*** Opening MATERIAL FOR THIS EXERCISE ***

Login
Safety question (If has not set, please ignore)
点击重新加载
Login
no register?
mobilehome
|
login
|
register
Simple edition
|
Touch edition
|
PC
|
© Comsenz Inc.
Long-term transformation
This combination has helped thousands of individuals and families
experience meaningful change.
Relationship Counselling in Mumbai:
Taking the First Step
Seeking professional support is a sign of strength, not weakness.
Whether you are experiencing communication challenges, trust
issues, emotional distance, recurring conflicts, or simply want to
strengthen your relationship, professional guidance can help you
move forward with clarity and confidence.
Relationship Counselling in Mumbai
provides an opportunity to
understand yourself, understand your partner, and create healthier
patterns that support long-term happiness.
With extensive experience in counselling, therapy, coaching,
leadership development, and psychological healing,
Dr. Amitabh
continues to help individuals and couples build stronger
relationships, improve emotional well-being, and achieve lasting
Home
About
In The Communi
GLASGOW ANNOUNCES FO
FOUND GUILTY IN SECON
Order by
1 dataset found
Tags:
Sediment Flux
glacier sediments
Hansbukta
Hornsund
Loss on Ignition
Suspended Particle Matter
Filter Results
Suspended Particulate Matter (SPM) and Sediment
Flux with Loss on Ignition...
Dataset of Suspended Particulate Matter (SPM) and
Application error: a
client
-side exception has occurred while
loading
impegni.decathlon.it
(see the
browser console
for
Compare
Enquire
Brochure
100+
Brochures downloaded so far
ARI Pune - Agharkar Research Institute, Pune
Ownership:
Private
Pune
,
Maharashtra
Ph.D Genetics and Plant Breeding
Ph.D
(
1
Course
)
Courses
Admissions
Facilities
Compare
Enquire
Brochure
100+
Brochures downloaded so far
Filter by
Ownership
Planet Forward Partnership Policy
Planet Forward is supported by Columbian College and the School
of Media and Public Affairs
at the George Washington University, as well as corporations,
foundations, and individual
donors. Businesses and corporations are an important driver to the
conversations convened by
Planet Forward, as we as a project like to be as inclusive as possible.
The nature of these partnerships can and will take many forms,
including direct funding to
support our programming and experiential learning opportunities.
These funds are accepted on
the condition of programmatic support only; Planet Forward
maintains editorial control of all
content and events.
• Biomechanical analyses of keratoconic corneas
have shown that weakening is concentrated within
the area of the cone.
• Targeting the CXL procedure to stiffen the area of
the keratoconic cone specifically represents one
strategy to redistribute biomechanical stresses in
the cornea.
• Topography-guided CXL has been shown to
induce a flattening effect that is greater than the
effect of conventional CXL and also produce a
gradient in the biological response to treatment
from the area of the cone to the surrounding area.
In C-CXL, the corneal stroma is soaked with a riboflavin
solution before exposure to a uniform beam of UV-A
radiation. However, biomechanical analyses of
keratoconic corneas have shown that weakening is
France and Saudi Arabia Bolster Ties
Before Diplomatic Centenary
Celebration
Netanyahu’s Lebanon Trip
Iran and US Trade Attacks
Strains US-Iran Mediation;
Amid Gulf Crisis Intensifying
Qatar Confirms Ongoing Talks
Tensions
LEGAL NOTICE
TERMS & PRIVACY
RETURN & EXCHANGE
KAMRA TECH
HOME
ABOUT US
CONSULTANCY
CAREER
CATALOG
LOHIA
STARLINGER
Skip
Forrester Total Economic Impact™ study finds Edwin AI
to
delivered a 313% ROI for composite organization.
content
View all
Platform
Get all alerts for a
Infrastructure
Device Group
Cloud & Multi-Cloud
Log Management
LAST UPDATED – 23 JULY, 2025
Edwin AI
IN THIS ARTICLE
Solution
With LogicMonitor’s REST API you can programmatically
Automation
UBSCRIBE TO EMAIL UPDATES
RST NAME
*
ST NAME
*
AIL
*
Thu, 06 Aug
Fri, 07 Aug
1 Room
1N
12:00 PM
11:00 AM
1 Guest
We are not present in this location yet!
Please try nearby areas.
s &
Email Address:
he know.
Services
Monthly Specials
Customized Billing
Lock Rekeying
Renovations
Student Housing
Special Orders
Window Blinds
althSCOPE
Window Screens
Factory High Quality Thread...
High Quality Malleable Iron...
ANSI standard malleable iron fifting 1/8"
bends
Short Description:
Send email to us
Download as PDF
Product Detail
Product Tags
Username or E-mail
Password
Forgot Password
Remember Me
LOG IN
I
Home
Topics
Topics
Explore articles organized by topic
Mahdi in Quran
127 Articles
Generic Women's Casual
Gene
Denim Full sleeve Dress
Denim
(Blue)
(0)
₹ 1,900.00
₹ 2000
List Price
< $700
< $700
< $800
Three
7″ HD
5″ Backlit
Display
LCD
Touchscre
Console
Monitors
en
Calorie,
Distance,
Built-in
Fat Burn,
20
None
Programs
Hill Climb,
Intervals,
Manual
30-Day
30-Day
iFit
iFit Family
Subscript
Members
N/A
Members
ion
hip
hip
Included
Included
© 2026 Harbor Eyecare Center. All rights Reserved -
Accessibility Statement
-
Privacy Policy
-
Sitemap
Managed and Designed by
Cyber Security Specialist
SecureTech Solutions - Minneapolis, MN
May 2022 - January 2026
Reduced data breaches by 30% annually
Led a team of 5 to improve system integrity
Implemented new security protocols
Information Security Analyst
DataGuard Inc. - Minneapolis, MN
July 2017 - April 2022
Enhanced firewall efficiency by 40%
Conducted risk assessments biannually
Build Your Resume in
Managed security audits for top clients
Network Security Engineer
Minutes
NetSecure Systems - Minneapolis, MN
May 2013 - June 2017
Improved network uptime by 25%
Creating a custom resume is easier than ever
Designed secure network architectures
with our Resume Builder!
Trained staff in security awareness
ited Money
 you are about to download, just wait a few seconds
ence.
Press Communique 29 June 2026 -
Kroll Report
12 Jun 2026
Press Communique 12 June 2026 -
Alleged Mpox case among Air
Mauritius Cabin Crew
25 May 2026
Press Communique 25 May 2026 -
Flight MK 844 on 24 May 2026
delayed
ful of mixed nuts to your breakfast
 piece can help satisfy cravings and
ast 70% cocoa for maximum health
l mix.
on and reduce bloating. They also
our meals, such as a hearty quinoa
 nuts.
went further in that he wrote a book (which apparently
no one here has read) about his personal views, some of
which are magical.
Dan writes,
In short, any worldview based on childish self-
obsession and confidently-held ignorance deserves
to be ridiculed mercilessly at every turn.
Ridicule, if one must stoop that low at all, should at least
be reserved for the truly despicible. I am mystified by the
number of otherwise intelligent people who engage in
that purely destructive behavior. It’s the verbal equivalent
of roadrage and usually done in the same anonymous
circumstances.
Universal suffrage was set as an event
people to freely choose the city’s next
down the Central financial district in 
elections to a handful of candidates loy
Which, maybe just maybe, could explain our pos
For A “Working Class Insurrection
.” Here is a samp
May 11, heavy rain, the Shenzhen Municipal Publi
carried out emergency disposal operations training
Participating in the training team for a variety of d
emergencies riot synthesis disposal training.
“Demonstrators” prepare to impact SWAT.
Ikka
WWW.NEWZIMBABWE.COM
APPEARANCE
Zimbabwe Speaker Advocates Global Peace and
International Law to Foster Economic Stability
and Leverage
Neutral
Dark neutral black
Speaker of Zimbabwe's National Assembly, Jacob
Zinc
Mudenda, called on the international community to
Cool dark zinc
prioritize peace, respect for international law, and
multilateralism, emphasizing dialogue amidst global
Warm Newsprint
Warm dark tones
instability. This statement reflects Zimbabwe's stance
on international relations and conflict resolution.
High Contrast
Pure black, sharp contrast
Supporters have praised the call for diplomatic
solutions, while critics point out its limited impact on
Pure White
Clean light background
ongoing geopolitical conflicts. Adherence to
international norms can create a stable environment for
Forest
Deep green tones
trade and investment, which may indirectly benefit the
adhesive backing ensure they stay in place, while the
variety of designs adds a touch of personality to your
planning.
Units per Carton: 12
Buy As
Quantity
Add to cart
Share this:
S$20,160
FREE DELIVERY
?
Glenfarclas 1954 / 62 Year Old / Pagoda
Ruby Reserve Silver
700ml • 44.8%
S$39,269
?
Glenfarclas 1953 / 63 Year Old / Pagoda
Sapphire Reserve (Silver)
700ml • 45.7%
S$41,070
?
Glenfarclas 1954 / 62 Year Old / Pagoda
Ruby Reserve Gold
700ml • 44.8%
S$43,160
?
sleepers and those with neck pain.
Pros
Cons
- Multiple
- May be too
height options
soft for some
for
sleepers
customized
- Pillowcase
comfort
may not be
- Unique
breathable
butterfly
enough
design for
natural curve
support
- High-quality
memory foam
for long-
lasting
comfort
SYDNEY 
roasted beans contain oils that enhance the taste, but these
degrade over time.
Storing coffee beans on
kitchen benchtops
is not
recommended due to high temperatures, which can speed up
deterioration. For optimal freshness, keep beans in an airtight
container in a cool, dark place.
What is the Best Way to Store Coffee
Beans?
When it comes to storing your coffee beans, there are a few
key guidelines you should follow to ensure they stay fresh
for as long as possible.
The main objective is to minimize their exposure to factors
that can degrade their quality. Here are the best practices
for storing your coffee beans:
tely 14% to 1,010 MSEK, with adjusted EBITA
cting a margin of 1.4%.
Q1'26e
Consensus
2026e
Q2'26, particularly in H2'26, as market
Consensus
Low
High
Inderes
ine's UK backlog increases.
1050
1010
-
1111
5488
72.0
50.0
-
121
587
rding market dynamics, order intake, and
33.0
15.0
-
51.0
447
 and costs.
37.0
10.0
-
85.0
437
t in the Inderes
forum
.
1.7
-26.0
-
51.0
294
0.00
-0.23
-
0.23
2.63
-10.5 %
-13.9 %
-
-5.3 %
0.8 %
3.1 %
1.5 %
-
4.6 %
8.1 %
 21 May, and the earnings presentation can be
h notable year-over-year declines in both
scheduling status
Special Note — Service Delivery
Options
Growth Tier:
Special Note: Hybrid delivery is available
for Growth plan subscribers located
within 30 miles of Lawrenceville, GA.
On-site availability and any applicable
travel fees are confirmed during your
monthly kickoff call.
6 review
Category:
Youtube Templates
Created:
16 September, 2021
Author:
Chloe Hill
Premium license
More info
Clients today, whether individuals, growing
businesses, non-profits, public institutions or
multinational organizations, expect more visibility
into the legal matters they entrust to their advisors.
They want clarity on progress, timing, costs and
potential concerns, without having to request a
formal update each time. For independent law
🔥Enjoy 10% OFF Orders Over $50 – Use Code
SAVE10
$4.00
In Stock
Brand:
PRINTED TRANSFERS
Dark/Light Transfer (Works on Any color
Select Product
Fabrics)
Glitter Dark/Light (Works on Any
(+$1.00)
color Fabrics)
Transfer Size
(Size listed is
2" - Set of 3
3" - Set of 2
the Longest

*** Closing MATERIAL FOR THIS EXERCISE ***

• _WHAT YOU WILL DO_
Give the count of lines in the data above that hold the string "conflicts", with no additional words.

• _THE ANSWER_
2